● **YOUR TASK**
The data below should be copied out exactly, with its pictures omitted.

● **MATERIAL SHOWN**

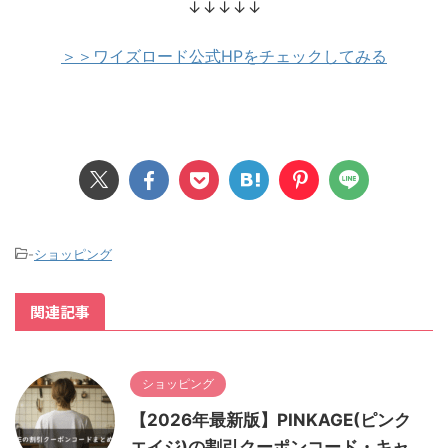
↓↓↓↓↓
＞＞ワイズロード公式HPをチェックしてみる
-
ショッピング
関連記事
ショッピング
【2026年最新版】PINKAGE(ピンク
エイジ)の割引クーポンコード・キャ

● **WRITTEN RESPONSE**
↓↓↓↓↓
＞＞ワイズロード公式HPをチェックしてみる
-
ショッピング
関連記事
ショッピング
【2026年最新版】PINKAGE(ピンク
エイジ)の割引クーポンコード・キャ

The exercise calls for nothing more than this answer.